Estilos de negociación contrastantes
El presidente Trump ha afirmado que su embajador especial, Steve Witkoff, un anterior desarrollador inmobiliario, y su yerno, Jared Kushner, son los mejores negociadores; Sin embargo, Irán insiste en reunirse con JD Vance, visto como el más escéptico del programa militar dentro del equipo de Trump. Irán también exige que las negociaciones se realicen indirectamente a través de Omán, su mediador de confianza.
Aunque hubo conversaciones directas en Ginebra en febrero, se dijo que los duros de Irán limitaron a los negociadores; el estilo de Witkoff, llegando solo sin notas, aumentó la desconfianza iraní, llevando a que las conversaciones giraran en círculos. La adición de Kushner al equipo de Witkoff contrastó con las negociaciones de hace una década, que involucraron diplomáticos experimentados, físicos principales y altos funcionarios europeos, así como miembros del Consejo de Seguridad de la ONU.

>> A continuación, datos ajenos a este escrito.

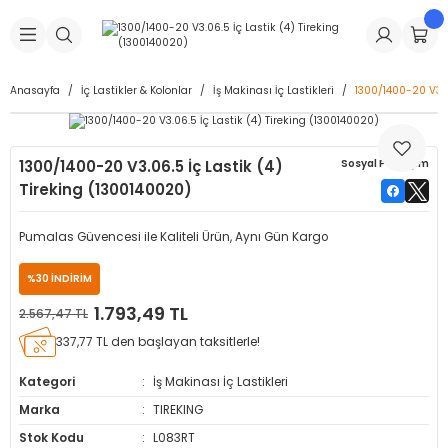
Geri Dön
Geri Dön
Geri Dön
Geri Dön
Geri Dön
Geri Dön
Geri Dön
is Makineleri
Lastikleri
 & Kolonlar
ça
Anasayfa
İç Lastikler & Kolonlar
İş Makinası İç Lastikleri
1300/1400-20 V3.0
Takma Makineleri
stikleri
astikleri
r
ı
Takma Makinesi Yedek Parçaları
1300/1400-20 V3.06.5 İç Lastik (4)
Sosyal Paylaşım
Makineleri
iği
s İç Lastikleri
Siboplar
Makinesi Yedek Parçaları
Tireking (1300140020)
eleri
tikleri
kleri
alar
ar
 Hortumları
Pumalas Güvencesi ile Kaliteli Ürün, Aynı Gün Kargo
ri
astikleri
r
ı & Sibop İlaveleri
a Tüpü
%30 İNDİRİM
1.793,49 TL
2.567,47 TL
arı
ft Dolgu Lastikleri
Lastikleri
ları
ları
i & Spreyler
337,77 TL den başlayan taksitlerle!
eleri
ift Dolgu Lastikleri
ri
 Sibop Kapağı
arı
Kategori
İş Makinası İç Lastikleri
Marka
TIREKING
Makineleri
ri
kleri
Yamalar
r
Stok Kodu
L083RT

Se logró cierto progreso en febrero de este año con la ayuda del jefe de la AIEA, Rafael Grossi, y mediadores experimentados, ya que Irán ofreció nuevas concesiones, incluyendo la dilución de su uranio altamente enriquecido. Sin embargo, el estallido de la guerra volvió a cambiar el cálculo de seguridad para todas las partes. Ahora, voces radicales dentro del establishment de seguridad iraní argumentan a favor del desarrollo de una bomba nuclear, y Irán exigirá mantener sus misiles balísticos para defensa propia y control del estrecho de Ormuz.
Los países del Golfo, que anteriormente se opusieron al acuerdo nuclear de 2015, ahora exigen que los misiles que atacaron sus países se aborden en las negociaciones. Israel, especialmente el primer ministro Benjamin Netanyahu, se espera que empuje para que se aborden estas preocupaciones. Hay un eco de otro momento histórico cuando el fallecido líder supremo de Irán, el ayatola Ali Khamenei, permitió que las negociaciones se intensificaran, llamándolo ‘flexibilidad heroica.’
Ahora, Mojtaba Khamenei, quien ascendió al poder tras el asesinato de su padre, ha dado el visto bueno para que los negociadores se reúnan en Islamabad. Sin embargo, el alcance de su participación es incierto, y los radicales, especialmente las Fuerzas de la Guardia Revolucionaria Islámica, están tomando las decisiones. La economía de Irán está en crisis, y enfrenta una significativa descontento tras las protestas de enero, que fueron reprimidas con miles de víctimas.
El presidente Trump afirma que seis semanas de guerra lograron ‘cambio de régimen’ y describe a los nuevos líderes de Irán como ‘menos radicales, mucho más razonables’. El momento de la verdad podría estar acercándose para todas las partes. Hace trece años, cuando comenzaron las negociaciones, ambas partes estaban ‘muy alejadas’. Irán exigía el reconocimiento de su derecho a enriquecer uranio, que EE.UU. rechazó. Por ahora, EE.UU. parece estar diciendo que ese derecho se reconocería siempre que no haya enriquecimiento en Irán. La historia puede no repetirse, pero sí rimar.